No choice but to go?
Human beings have always migrated. Conflict, natural disaster, even politics play a role in forcing people to move, and often they have no choice but to do so.
However, very often migration happens when people go in search of opportunities to live better lives. These are opportunities they feel do not exist where they currently live. Individuals, and sometimes entire families migrate, and often this can be an unsafe migration. Sometimes migration is used for the gain of traffickers, and where children and youth are involved exploitation and abuses can occur.
In our work we see many examples of unsafe migration practices. For example families who cross illegally from Cambodia into Thailand to beg on the lucrative streets of Bangkok. Very often they are arrested and placed into shelters before being sent home. This is not a good situation for these families. We collaborate very closely with local authorities to enable us to do direct work with them in the shelters before they return home. From that work we hope to ensure they do not choose to undertake unsafe migration again.

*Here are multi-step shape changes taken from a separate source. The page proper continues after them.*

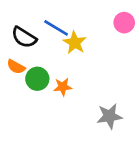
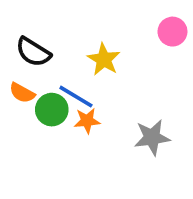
blue line: (56, 28) -> (76, 97), moved
gray star: (109, 116) -> (152, 137), moved

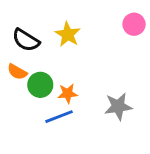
yellow star: (104, 59) -> (68, 34), moved
blue line: (76, 97) -> (59, 117), moved, turned -52

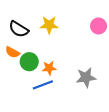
pink circle: (134, 24) -> (99, 26), moved
yellow star: (68, 34) -> (49, 25), turned -30

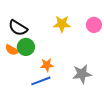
yellow star: (49, 25) -> (62, 24), moved
green circle: (29, 62) -> (26, 47), moved

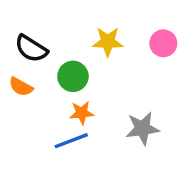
green circle: (26, 47) -> (73, 76), moved

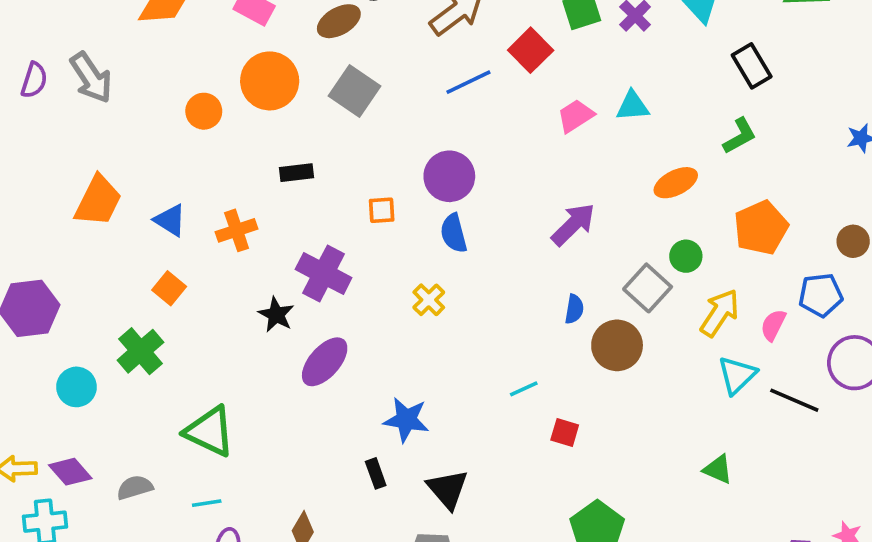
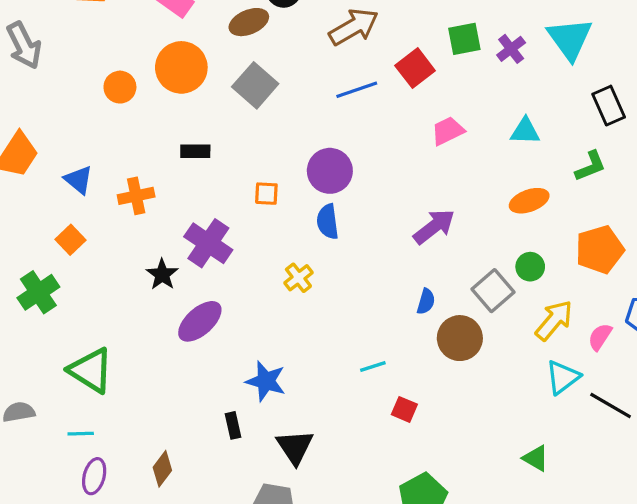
cyan triangle: (632, 106) -> (525, 131), moved

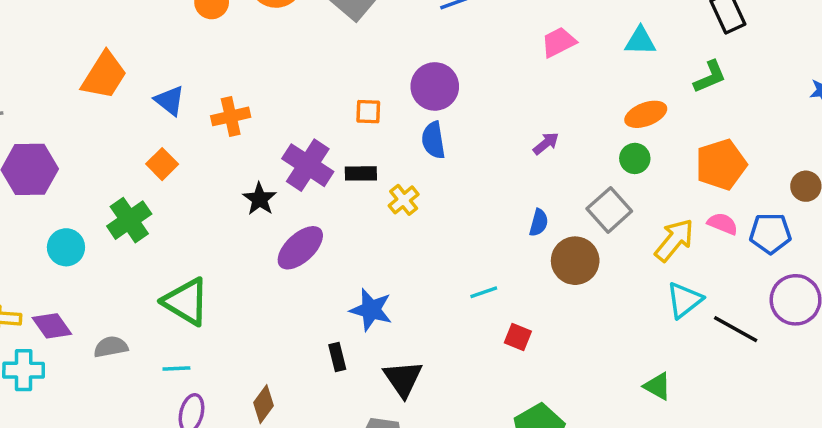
black rectangle: (195, 151) -> (361, 173), moved
purple arrow: (434, 227) -> (546, 143), size x0.6
green circle: (530, 267) -> (635, 158), moved
pink semicircle: (600, 337) -> (723, 224), moved, turned 80

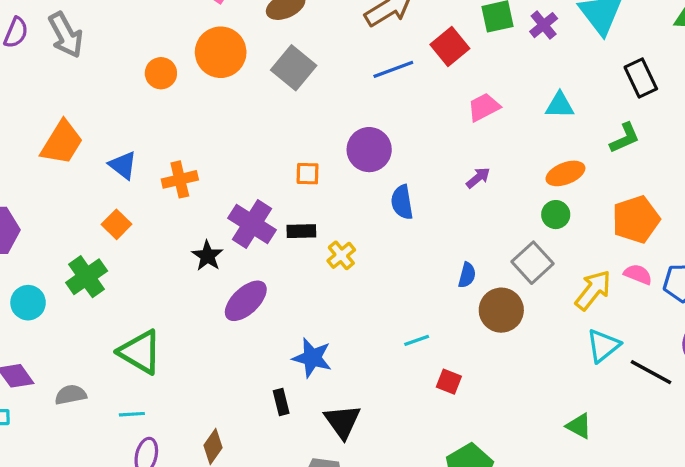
blue semicircle: (433, 140) -> (402, 202), moved
purple arrow: (546, 143) -> (478, 178), moved

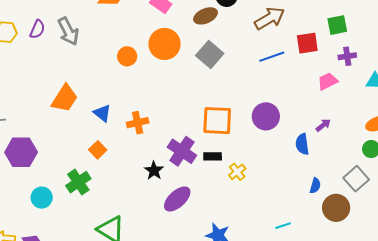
purple cross: (544, 25) -> (347, 56), moved, turned 30
red square: (450, 46) -> (307, 43), turned 30
purple circle: (369, 150) -> (266, 116), moved
orange square: (308, 174) -> (217, 121), size x2.0
blue semicircle: (402, 202) -> (302, 144), moved

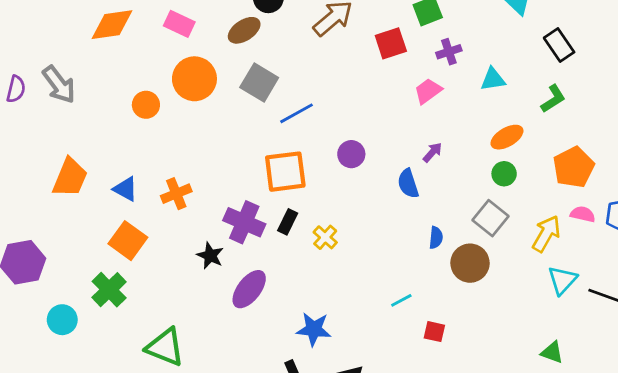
blue line: (272, 57) -> (296, 113), moved
purple circle: (266, 116) -> (351, 154), size x0.7
orange square: (98, 150) -> (128, 241), size x1.5
black rectangle: (213, 156) -> (288, 222), turned -54

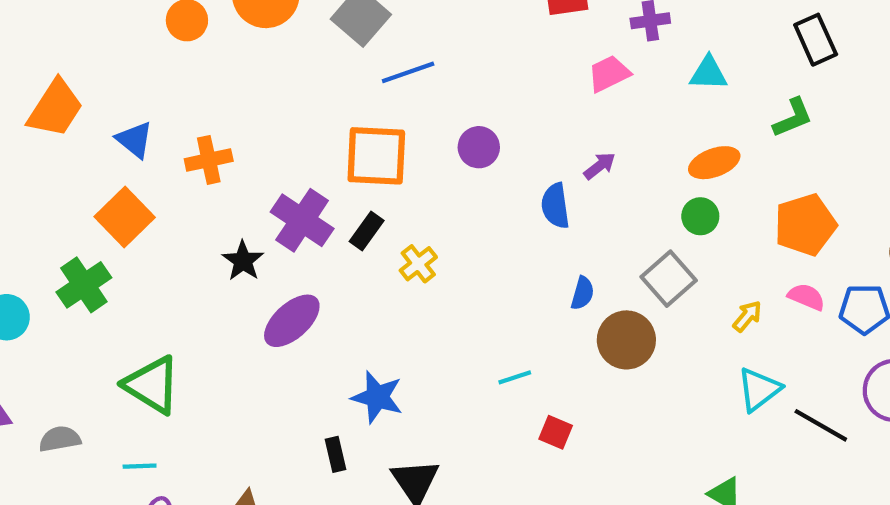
yellow arrow: (546, 234) -> (747, 316), size x0.6

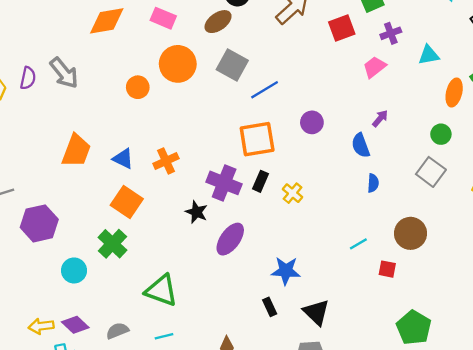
orange ellipse: (714, 163) -> (454, 93), moved, turned -44
blue semicircle: (582, 293) -> (373, 183), moved
brown circle: (626, 340) -> (411, 233), moved

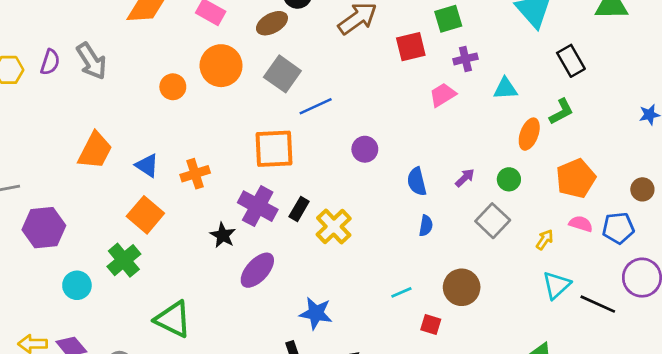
purple arrow: (380, 118) -> (465, 178), moved
orange square: (257, 139) -> (274, 149), moved
yellow cross: (293, 193) -> (334, 227), size x1.5

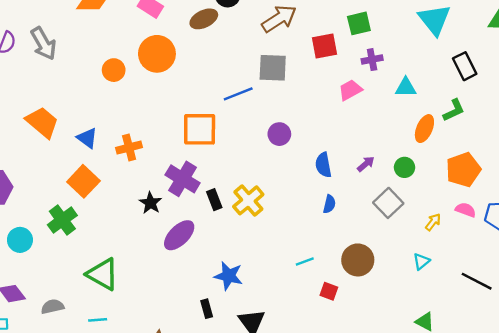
gray square: (282, 74) -> (273, 68), moved, turned -36
orange trapezoid: (95, 150) -> (42, 122), turned -80
black rectangle: (299, 209) -> (214, 200), moved, turned -54
cyan triangle: (556, 285) -> (421, 261), moved, size x0.7

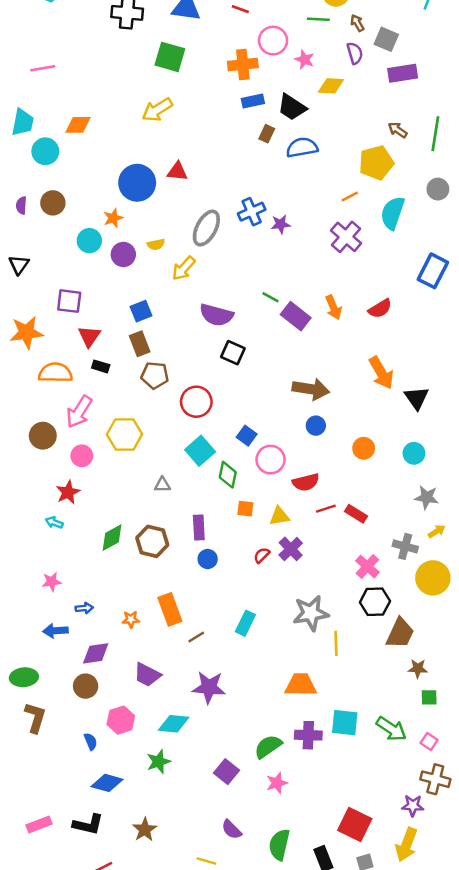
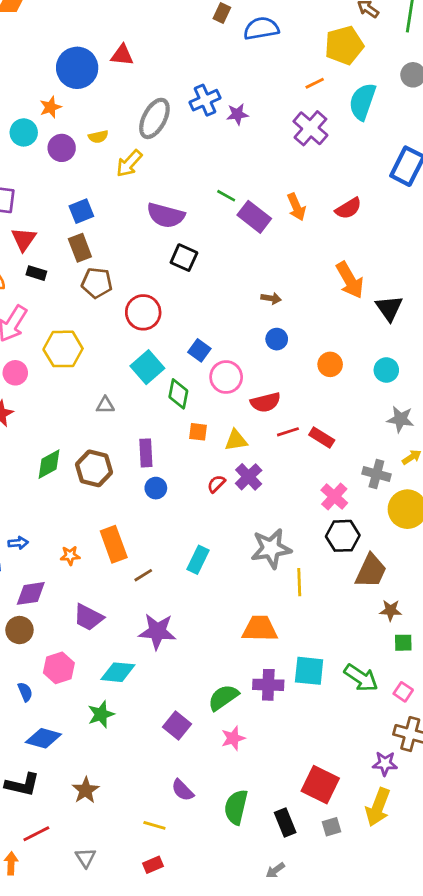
brown arrow: (311, 389) -> (271, 298), size x0.5

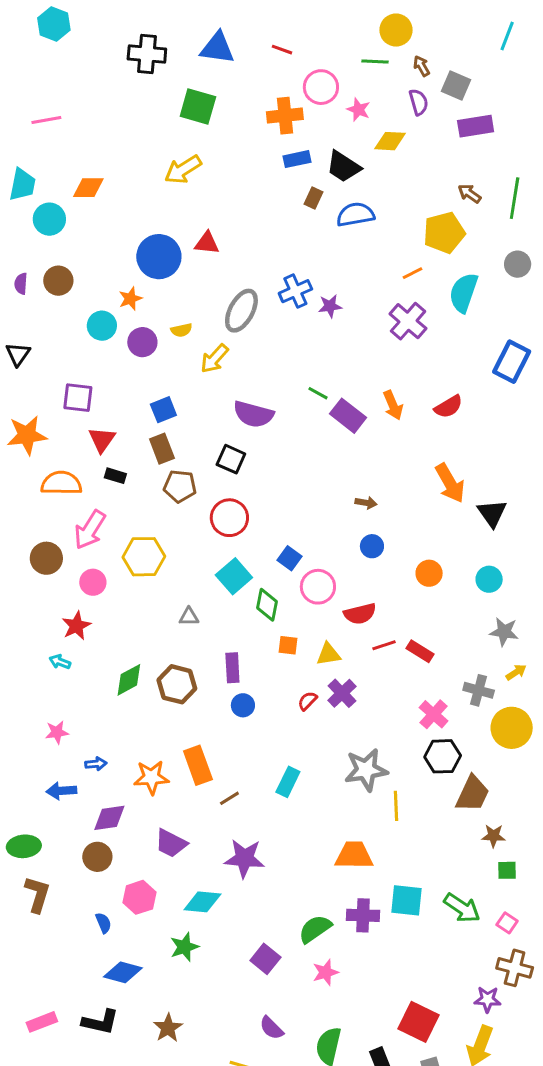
black square: (184, 258) -> (231, 459), moved
orange star: (70, 556) -> (151, 777), size x1.6

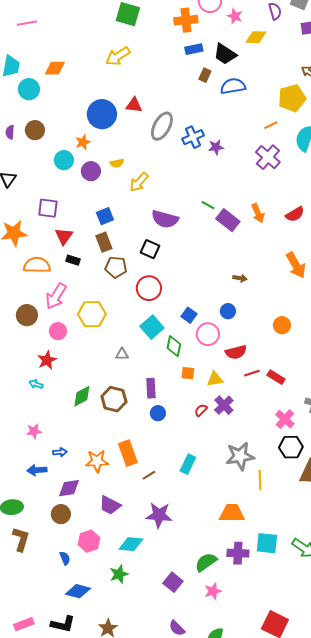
gray ellipse: (241, 311) -> (162, 126), moved
blue circle: (372, 546) -> (228, 311), moved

We’ve developed a range of tools and approaches to use with communities and those individuals who are thinking of migrating. Using these we hope to prevent unsafe migration, through raising awareness among communities of the multiple risks they can face. We talk with them about the necessity of migration – are there local solutions for those facing economic hardship, for instance? Is there access to vocational training or local employment opportunities, for example? Are people aware of the range of services and support available to them in their home area?
Support From Friends
Recently a team of our #everydayheroes from the Kaliyan Mith Aran project visited a community near Poipet city, in Banteay Meanchey province. On the border between Cambodia and Thailand, the city is one of many places where high levels of migration between these two countries occur. The team went to conduct an awareness and information session on safe migration to the local community. Many in communities like these don’t fully understand the risks posed by illegal migration. Traditional broker-assisted migration happens in these areas too. Traditional practices can unfortunately also lead to exploitation and abuses, including children or youth being sold into marriage, or offers of work which turn out to be modern forms of slavery in practice!
With communities like this we seek to reassure them and spend time with them. We give them solid information and resources to help them make good decisions when it comes to considering migration. Very importantly, we listen to their migration experiences as this can help to inform the resources and strategies we are continually evolving to ensure that as long as migration continues to take place, it does so safely!